As for now, T.R. Sullivan of MLB.com reports that the Rangers will “pick up a small portion” of the remainder of Hamilton’s salary with the Angels responsible for the rest of the $83 million still owed. On Friday it was reported that the Rangers’ amount could be as low as $7 million for the remaining three years. There have also been reports that Hamilton can opt-out of his deal after the 2016 season.

Which, boy-howdy, is not a lot for a guy who could still be a good player. It basically means the Angels just gave up on the guy and gave up on their belief, however erroneous it was, that they could go after Hamilton for the money they still owed him under some sort of “bad behavior” clause in his deal. Now the Angels will be on the hook for the vast majority of the money he is owed and get nothing, it seems, in return.

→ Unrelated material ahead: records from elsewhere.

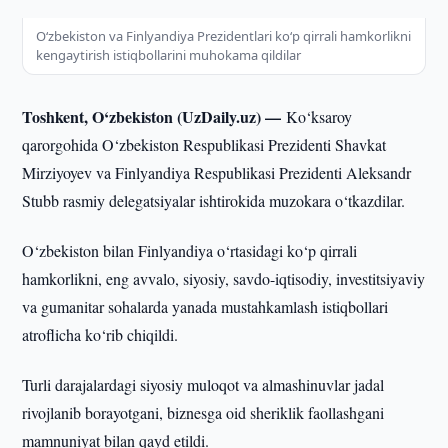
O‘zbekiston va Finlyandiya Prezidentlari ko‘p qirrali hamkorlikni
kengaytirish istiqbollarini muhokama qildilar
Toshkent, O‘zbekiston (UzDaily.uz) —
Ko‘ksaroy
qarorgohida O‘zbekiston Respublikasi Prezidenti Shavkat
Mirziyoyev va Finlyandiya Respublikasi Prezidenti Aleksandr
Stubb rasmiy delegatsiyalar ishtirokida muzokara o‘tkazdilar.
O‘zbekiston bilan Finlyandiya o‘rtasidagi ko‘p qirrali
hamkorlikni, eng avvalo, siyosiy, savdo-iqtisodiy, investitsiyaviy
va gumanitar sohalarda yanada mustahkamlash istiqbollari
atroflicha ko‘rib chiqildi.
Turli darajalardagi siyosiy muloqot va almashinuvlar jadal
rivojlanib borayotgani, biznesga oid sheriklik faollashgani
mamnuniyat bilan qayd etildi.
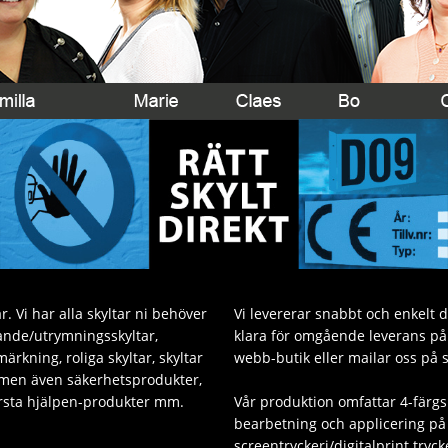
. Vi har alla skyltar ni behöver
Vi levererar snabbt och enkelt 
sande/utrymningsskyltar,
klara för omgående leverans på v
ärkning, roliga skyltar, skyltar
webb-butik eller mailar oss på 
 men även säkerhetsprodukter,
Första hjälpen-produkter mm.
Vår produktion omfattar 4-färgs
bearbetning och applicering på 
screentryckeri/digitalprint tryck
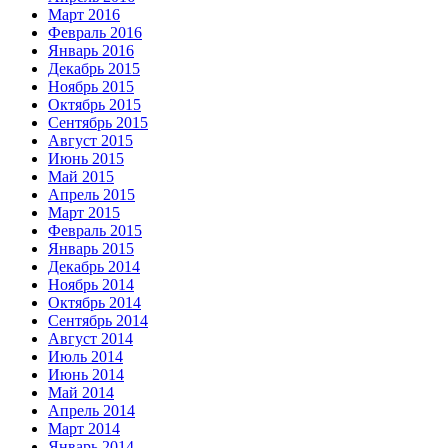
Март 2016
Февраль 2016
Январь 2016
Декабрь 2015
Ноябрь 2015
Октябрь 2015
Сентябрь 2015
Август 2015
Июнь 2015
Май 2015
Апрель 2015
Март 2015
Февраль 2015
Январь 2015
Декабрь 2014
Ноябрь 2014
Октябрь 2014
Сентябрь 2014
Август 2014
Июль 2014
Июнь 2014
Май 2014
Апрель 2014
Март 2014
Январь 2014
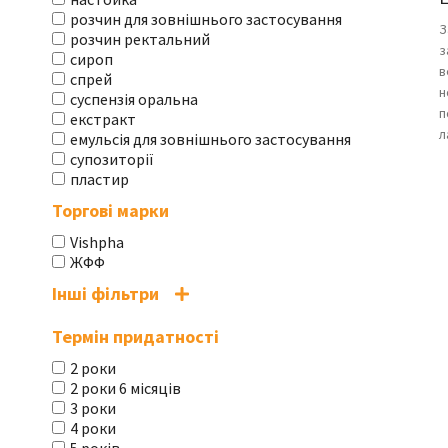
розчин для зовнішнього застосування
З
розчин ректальний
з
сироп
в
спрей
н
суспензія оральна
п
екстракт
л
емульсія для зовнішнього застосування
супозиторії
пластир
Торгові марки
Vishpha
ЖФФ
Інші фільтри
Термін придатності
2 роки
2 роки 6 місяців
3 роки
4 роки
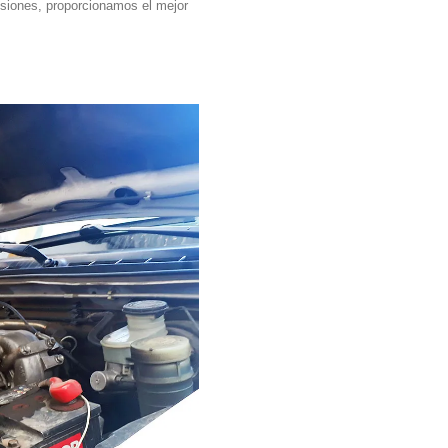
siones, proporcionamos el mejor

Of course, given the events of the past several weeks, one suspects that Hamilton and the Angels would do just about anything to be rid of one another.

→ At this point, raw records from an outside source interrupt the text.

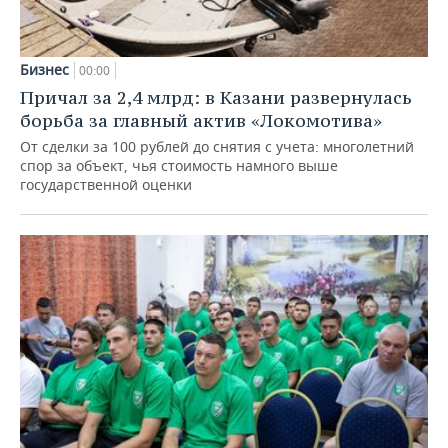
Бизнес
00:00
Причал за 2,4 млрд: в Казани развернулась
борьба за главный актив «Локомотива»
От сделки за 100 рублей до снятия с учета: многолетний
спор за объект, чья стоимость намного выше
государственной оценки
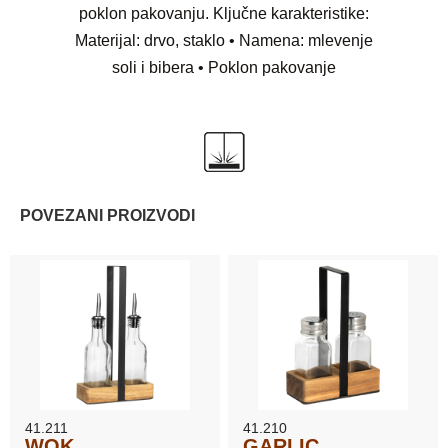
poklon pakovanju. Ključne karakteristike:
Materijal: drvo, staklo • Namena: mlevenje
soli i bibera • Poklon pakovanje
POVEZANI PROIZVODI
41.211
41.210
WOK
GARLIC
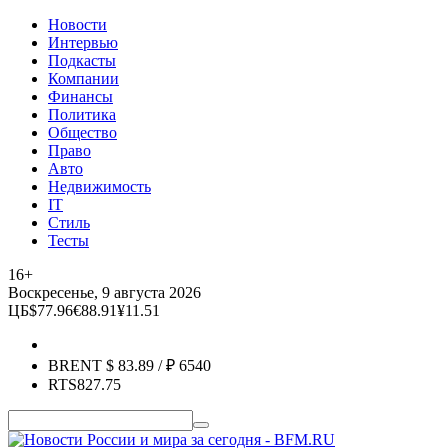
Новости
Интервью
Подкасты
Компании
Финансы
Политика
Общество
Право
Авто
Недвижимость
IT
Стиль
Тесты
16+
Воскресенье, 9 августа 2026
ЦБ
$
77.96
€
88.91
¥
11.51
BRENT
$
83.89
/ ₽
6540
RTS
827.75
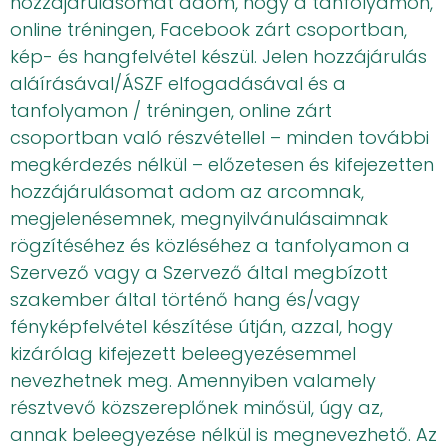
hozzájárulásomat adom, hogy a tanfolyamon,
online tréningen, Facebook zárt csoportban,
kép- és hangfelvétel készül. Jelen hozzájárulás
aláírásával/ÁSZF elfogadásával és a
tanfolyamon / tréningen, online zárt
csoportban való részvétellel – minden további
megkérdezés nélkül – előzetesen és kifejezetten
hozzájárulásomat adom az arcomnak,
megjelenésemnek, megnyilvánulásaimnak
rögzítéséhez és közléséhez a tanfolyamon a
Szervező vagy a Szervező által megbízott
szakember által történő hang és/vagy
fényképfelvétel készítése útján, azzal, hogy
kizárólag kifejezett beleegyezésemmel
nevezhetnek meg. Amennyiben valamely
résztvevő közszereplőnek minősül, úgy az,
annak beleegyezése nélkül is megnevezhető. Az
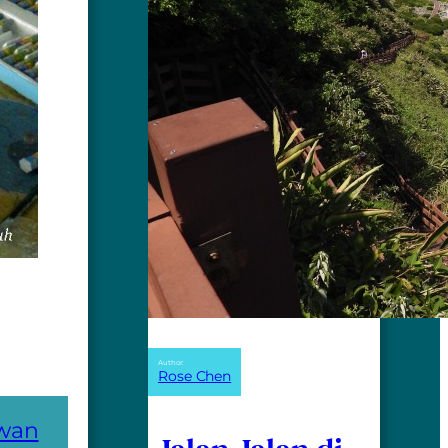
Author:
Rose Chen
iwan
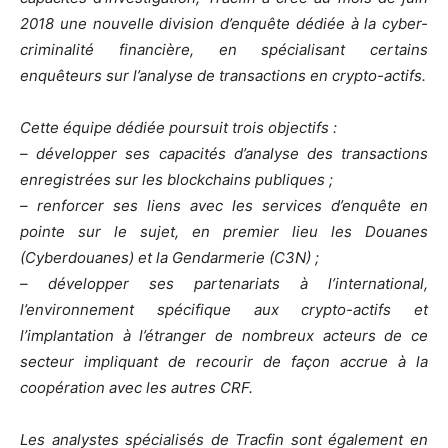
2018 une nouvelle division d’enquête dédiée à la cyber-
criminalité financière, en spécialisant certains
enquêteurs sur l’analyse de transactions en crypto-actifs.
Cette équipe dédiée poursuit trois objectifs :
– développer ses capacités d’analyse des transactions
enregistrées sur les blockchains publiques ;
– renforcer ses liens avec les services d’enquête en
pointe sur le sujet, en premier lieu les Douanes
(Cyberdouanes) et la Gendarmerie (C3N) ;
– développer ses partenariats à l’international,
l’environnement spécifique aux crypto-actifs et
l’implantation à l’étranger de nombreux acteurs de ce
secteur impliquant de recourir de façon accrue à la
coopération avec les autres CRF.
Les analystes spécialisés de Tracfin sont également en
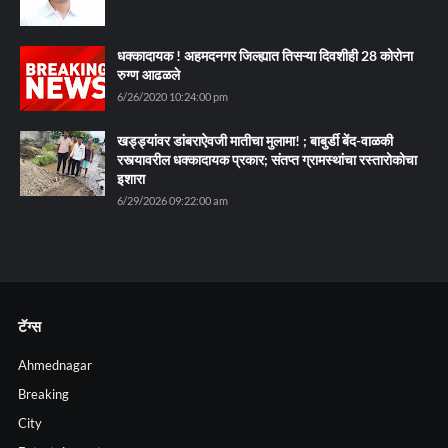
धक्कादायक ! अहमदनगर जिल्ह्यात तिसऱ्या दिवशीही 28 कोरोना
रुग्ण आढळले
6/26/2020 10:24:00 pm
खड्ड्यांवर डांबराऐवजी मातीचा मुलामा! ; बाबुर्डी बेंद-वाळकी
रस्त्यावरील धक्कादायक प्रकार; संतप्त ग्रामस्थांचा रस्तारोकोचा
इशारा
6/29/2026 09:22:00 am
टॅग्स
Ahmednagar
Breaking
City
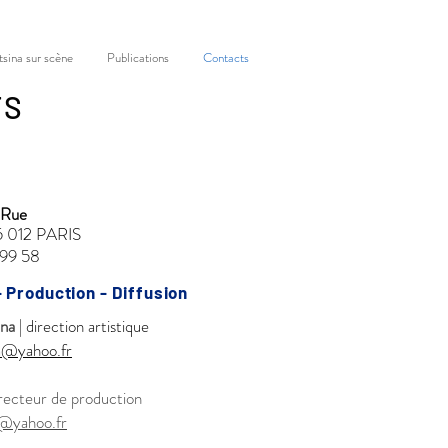
tsina sur scène
Publications
Contacts
TS
a Rue
75 012 PARIS
 99 58
 Production - Diffusion
na
| direction artistique
a@yahoo.fr
recteur de production
c@yahoo.fr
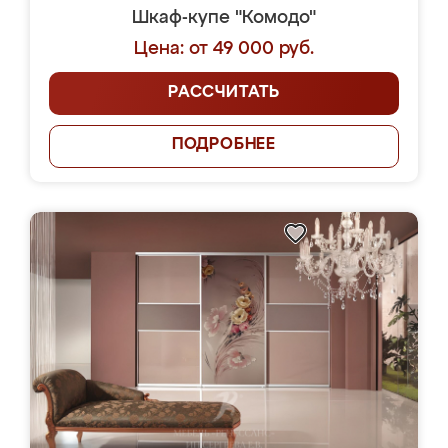
Шкаф-купе "Комодо"
Цена: от 49 000 руб.
РАССЧИТАТЬ
ПОДРОБНЕЕ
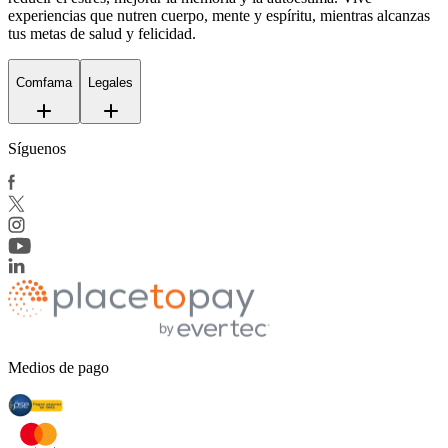
experiencias que nutren cuerpo, mente y espíritu, mientras alcanzas
tus metas de salud y felicidad.
Comfama
Legales
Síguenos
Medios de pago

Following Hamilton’s admission of a drug relapse in late February, Major League Baseball held an arbitration in order to determine if he should be disciplined. Hamilton prevailed and faced no punishment, but the Angels were clearly dissatisfied with the results. In the wake of the ruling, multiple team officials issued public statements criticizing the arbitrator’s ruling and Hamilton’s behavior. Since then, Angels owner Arte Moreno has refused to state publicly if Hamilton would ever play for the Angels again. Hamilton’s locker was given to another player and all Hamilton merchandise had been removed from the Angels’ team store. Two weeks ago it was reported that Hamilton had placed his Orange County home up for sale.

Moreno has suggested to the press that the Angels possessed the legal right to claw back money from Hamilton pursuant to special substance abuse provisions in Hamilton’s contract and language which requires that Hamilton be in “first-class condition.” Sources familiar with the contract told NBC Sports two weeks ago, however, that no such provisions exist which would supersede the terms of the Joint Drug Agreement. The players union has likewise said that Joint Drug Agreement, which Hamilton has been found not to have violated, trumps any contract language to which Moreno may be referring. Last week Hamilton’s teammates who met with him in his Houston-area home told the Los Angeles Times that Hamilton was in excellent physical condition and eager to begin playing again.

This deal puts an end to that acrimony. And puts Josh Hamilton back in Texas, where he rose to his greatest heights as a major leaguer. In five seasons with the Rangers Hamilton hit .305/.363/.549 with 142 home runs and 506 RBI. He led the Rangers to two American League pennants and won the 2010 MVP award and batting title while likewise leading the league in OPS.

While Hamilton’s exit from Texas was a rocky one, a lot has happened since then. Hamilton, following two awful seasons and this latest drama, has been humbled. The Rangers are no longer a winning team. A reunion may not make the most baseball sense, but a commitment of only $7 million for a potential impact bat is not that much, and the reunion may not be the worst thing for a club and a player each of which could use something of a fresh start.